Stored data entries:
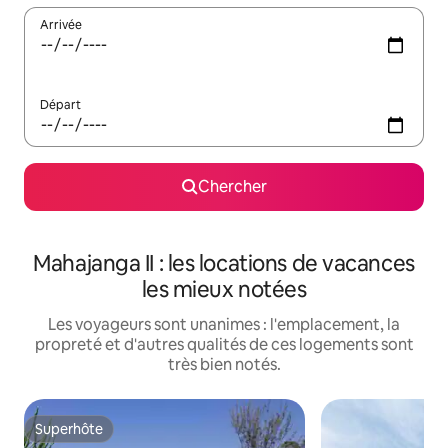
Arrivée
Départ
Chercher
Mahajanga II : les locations de vacances
les mieux notées
Les voyageurs sont unanimes : l'emplacement, la
propreté et d'autres qualités de ces logements sont
très bien notés.
Superhôte
Superhôte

» Required action: Go through the lines above and copy any that contain "sont".

» Problem solution:
Les voyageurs sont unanimes : l'emplacement, la
propreté et d'autres qualités de ces logements sont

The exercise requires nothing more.